In the 2002 Queen's Birthday and Golden Jubilee Honours, Pocock was appointed an Officer of the New Zealand Order of Merit, for services to the history of political thought.

==Release of unpublished lectures and essays==
In the months before his death in December 2023, Pocock authorized the digitization and Creative Commons release of previously unpublished writings from the John G. A. Pocock Papers at the Johns Hopkins Libraries. These essays became the fledgling and digital basis of the J. G. A. Pocock Collection at the Institute of Intellectual History for the University of St Andrews. Examples include an unpublished essay on Tom Bombadil in The Lord of the Rings, a lecture and critical assessment of The Foundations of Modern Political Thought for the American Historical Association and a lecture on comparisons between British and U.S. notions of "conservatism" in the eighteenth, nineteenth, and twentieth centuries.

==Personal life==
In 1958, Pocock married Felicity Willis-Fleming; they had two sons and were married until her death in 2014.

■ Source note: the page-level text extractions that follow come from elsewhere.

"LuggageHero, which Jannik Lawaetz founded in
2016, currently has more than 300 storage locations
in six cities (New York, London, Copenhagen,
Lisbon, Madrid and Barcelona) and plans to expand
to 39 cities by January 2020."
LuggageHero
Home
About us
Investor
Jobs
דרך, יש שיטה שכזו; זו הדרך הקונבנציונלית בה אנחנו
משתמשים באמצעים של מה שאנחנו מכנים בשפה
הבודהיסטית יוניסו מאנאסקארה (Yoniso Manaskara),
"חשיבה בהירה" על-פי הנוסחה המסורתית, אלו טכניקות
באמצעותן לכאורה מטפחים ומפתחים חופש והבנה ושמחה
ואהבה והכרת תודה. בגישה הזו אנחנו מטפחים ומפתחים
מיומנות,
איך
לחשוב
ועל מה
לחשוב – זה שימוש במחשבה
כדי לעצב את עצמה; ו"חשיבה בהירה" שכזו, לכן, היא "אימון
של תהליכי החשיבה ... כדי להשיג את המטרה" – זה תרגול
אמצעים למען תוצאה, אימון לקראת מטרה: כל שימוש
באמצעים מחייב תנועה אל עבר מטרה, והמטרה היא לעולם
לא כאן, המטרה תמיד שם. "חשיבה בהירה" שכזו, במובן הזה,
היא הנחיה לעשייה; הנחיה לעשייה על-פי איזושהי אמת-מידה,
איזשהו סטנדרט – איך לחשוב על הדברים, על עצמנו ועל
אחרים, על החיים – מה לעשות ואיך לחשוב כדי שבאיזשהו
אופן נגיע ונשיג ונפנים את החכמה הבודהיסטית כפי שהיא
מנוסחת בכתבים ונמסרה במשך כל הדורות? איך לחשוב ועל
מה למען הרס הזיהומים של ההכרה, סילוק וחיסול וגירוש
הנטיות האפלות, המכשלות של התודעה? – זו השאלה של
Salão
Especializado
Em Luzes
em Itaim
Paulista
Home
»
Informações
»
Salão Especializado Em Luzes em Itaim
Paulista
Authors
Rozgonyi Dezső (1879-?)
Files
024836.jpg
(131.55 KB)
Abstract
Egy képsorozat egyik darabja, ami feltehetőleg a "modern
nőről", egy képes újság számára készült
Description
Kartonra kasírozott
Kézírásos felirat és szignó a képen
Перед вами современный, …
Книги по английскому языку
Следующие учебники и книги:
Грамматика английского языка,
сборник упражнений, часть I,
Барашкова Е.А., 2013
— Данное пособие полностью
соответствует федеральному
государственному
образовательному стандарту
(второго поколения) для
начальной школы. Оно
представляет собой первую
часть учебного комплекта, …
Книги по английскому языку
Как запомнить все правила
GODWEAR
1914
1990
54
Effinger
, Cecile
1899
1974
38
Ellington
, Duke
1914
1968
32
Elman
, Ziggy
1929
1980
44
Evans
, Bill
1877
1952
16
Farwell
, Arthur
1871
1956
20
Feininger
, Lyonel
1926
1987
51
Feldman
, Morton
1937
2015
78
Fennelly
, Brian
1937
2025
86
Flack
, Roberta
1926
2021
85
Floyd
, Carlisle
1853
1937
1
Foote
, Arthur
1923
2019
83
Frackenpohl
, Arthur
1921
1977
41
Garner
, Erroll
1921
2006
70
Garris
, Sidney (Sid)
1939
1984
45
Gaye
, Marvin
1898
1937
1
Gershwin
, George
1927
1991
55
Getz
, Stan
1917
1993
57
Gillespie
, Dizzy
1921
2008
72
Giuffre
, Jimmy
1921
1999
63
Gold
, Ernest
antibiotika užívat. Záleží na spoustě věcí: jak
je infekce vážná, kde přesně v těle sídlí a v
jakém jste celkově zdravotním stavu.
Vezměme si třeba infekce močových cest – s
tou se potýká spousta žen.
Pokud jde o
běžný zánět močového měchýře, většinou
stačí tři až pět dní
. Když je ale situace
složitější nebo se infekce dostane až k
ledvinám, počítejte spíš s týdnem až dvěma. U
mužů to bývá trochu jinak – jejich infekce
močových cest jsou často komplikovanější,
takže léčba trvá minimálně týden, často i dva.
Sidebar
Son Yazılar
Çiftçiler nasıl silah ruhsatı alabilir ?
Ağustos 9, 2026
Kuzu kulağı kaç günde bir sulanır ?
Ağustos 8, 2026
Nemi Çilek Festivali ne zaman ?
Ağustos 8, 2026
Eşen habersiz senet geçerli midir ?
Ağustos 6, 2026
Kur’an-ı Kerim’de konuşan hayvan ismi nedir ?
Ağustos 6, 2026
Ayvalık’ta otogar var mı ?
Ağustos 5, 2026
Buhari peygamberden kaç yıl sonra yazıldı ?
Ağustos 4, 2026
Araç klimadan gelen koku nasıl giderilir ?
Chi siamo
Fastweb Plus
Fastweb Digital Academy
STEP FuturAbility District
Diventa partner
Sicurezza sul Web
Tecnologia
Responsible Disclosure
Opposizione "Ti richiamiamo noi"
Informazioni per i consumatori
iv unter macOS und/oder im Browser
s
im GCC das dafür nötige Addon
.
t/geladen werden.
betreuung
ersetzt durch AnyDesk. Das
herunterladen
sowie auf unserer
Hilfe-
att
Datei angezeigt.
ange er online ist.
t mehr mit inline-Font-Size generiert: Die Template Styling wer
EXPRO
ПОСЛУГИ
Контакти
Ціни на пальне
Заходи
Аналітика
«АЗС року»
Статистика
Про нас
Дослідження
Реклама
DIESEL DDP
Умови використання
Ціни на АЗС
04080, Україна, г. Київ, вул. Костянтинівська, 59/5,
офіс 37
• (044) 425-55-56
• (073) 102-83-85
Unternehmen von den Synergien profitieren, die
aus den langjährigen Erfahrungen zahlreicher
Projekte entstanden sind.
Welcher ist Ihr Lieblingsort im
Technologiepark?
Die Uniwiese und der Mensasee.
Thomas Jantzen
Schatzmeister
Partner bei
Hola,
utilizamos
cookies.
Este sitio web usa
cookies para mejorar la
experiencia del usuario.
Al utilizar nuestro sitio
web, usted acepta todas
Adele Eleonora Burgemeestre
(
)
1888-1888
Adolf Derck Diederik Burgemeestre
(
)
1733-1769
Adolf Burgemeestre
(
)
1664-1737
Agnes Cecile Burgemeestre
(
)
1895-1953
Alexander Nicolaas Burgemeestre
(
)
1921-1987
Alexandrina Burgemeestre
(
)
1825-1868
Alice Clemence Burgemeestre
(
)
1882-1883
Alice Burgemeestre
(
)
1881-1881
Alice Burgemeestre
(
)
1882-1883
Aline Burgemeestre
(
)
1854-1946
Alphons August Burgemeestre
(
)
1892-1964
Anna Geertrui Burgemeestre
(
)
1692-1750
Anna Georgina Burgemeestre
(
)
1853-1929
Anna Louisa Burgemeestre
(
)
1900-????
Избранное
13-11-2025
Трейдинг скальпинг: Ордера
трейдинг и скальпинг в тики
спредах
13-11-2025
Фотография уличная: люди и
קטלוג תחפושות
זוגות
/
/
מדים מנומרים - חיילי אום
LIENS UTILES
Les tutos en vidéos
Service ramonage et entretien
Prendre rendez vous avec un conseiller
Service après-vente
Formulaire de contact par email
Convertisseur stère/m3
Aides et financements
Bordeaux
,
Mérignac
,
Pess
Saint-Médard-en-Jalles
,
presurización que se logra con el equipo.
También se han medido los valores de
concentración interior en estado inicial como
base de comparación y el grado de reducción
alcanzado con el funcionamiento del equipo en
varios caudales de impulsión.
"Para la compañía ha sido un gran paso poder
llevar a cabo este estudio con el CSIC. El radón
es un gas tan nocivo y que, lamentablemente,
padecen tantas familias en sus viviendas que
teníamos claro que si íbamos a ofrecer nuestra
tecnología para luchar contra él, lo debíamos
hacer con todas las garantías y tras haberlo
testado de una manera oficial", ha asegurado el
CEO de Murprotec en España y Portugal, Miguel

Pocock died from heart failure at a care home in Baltimore on 12 December 2023, at the age of 99.

==Monographs==
Pocock published the following monographs:
- "The Ancient Constitution and the Feudal Law: a study of English Historical Thought in the Seventeenth Century" (1957), reprinted 1987.
- The Maori and New Zealand Politics (Hamilton, Blackwood & Janet Paul: 1965) editor, co-author
- Politics, Language and Time: Essays on Political Thought and History (Chicago: 1989, rept. 1972)
- Obligation and Authority in Two English Revolutions: the Dr. W. E. Collins lecture delivered at the University on 17 May 1973 (Victoria University: 1973)
- The Machiavellian Moment: Florentine Political Thought and the Atlantic Republican Tradition (Princeton: 1975, rept. 2003, 2016)
- The Political Works of James Harrington (1977; 2 vol. set, 2010)** editor
- John Locke : papers read at a Clark Library Seminar, 10 December 1977 (University of California: 1980) co-author
- Three British Revolutions: 1641, 1688, 1776 (Princeton: 1980) editor, co-author
- Virtue, Commerce and History: Essays on Political Thought and History Chiefly in the Eighteenth Century (1985)
- Edmund Burke: Reflections on the Revolution in France (Hackett: 1987) editor
- Conceptual Change and the Constitution (University Press of Kansas: 1988) co-editor, co-author
- James Harrington: The Commonwealth of Oceana and A System of Politics (1992) editor
- The Varieties of British Political Thought 1500–1800 (1993) co-editor, co-author
- Edward Gibbon: Bicentenary Essays (Voltaire Foundation: 1997) co-editor
- Barbarism and Religion, vol. 1: The Enlightenments of Edward Gibbon, 1737–1794 (1999)
- Barbarism and Religion, vol. 2: Narratives of Civil Government (1999)
- Barbarism and Religion, vol. 3: The First Decline and Fall (2003)
- Barbarism and Religion, vol. 4: Barbarians, Savages and Empires (2005)
- Barbarism and Religion, vol. 5: Religion: the First Triumph (2011)
- Barbarism and Religion, vol. 6: Barbarism: Triumph in the West (2015)
- The Discovery of Islands: Essays in British History (2005)
- Political Thought and History: Essays on Theory and Method (2009), Cambridge University Press.

In addition, as of January 2017 Pocock published more than 260 scholarly articles and reviews.